┌─ Record extracts

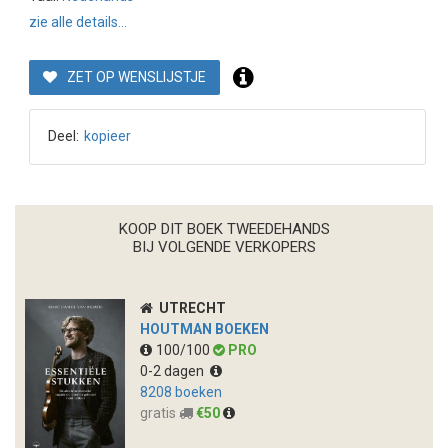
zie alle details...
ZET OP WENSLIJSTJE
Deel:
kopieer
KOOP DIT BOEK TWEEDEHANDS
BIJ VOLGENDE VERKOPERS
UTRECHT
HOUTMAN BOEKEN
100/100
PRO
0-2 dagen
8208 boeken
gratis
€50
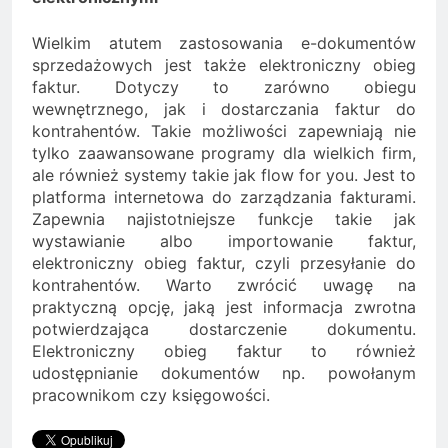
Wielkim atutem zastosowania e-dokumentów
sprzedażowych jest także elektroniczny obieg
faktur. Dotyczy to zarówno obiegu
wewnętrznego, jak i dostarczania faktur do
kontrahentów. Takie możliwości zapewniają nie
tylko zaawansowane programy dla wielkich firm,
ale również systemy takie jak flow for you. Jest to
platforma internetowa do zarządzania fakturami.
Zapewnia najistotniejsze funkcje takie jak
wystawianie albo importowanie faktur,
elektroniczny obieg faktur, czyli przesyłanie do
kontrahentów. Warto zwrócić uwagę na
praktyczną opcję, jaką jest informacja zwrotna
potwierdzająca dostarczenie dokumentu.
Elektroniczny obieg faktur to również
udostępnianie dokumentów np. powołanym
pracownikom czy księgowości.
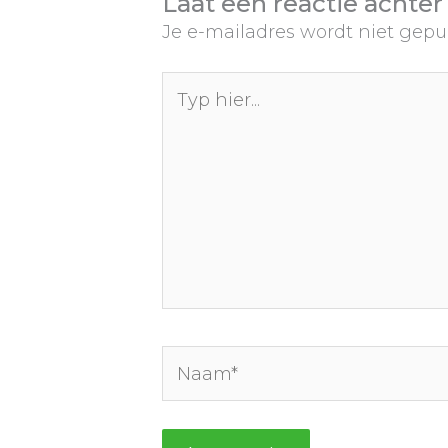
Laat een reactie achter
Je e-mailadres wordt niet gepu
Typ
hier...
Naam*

└─

What you have to do.
Each line above should be output exactly, apart from the pictures.

Answer for this exercise.
zie alle details...
ZET OP WENSLIJSTJE
Deel:
kopieer
KOOP DIT BOEK TWEEDEHANDS
BIJ VOLGENDE VERKOPERS
UTRECHT
HOUTMAN BOEKEN
100/100
PRO
0-2 dagen
8208 boeken
gratis
€50
Wielkim atutem zastosowania e-dokumentów
sprzedażowych jest także elektroniczny obieg
faktur. Dotyczy to zarówno obiegu
wewnętrznego, jak i dostarczania faktur do
kontrahentów. Takie możliwości zapewniają nie
tylko zaawansowane programy dla wielkich firm,
ale również systemy takie jak flow for you. Jest to
platforma internetowa do zarządzania fakturami.
Zapewnia najistotniejsze funkcje takie jak
wystawianie albo importowanie faktur,
elektroniczny obieg faktur, czyli przesyłanie do
kontrahentów. Warto zwrócić uwagę na
praktyczną opcję, jaką jest informacja zwrotna
potwierdzająca dostarczenie dokumentu.
Elektroniczny obieg faktur to również
udostępnianie dokumentów np. powołanym
pracownikom czy księgowości.
Laat een reactie achter
Je e-mailadres wordt niet gepu
Typ
hier...
Naam*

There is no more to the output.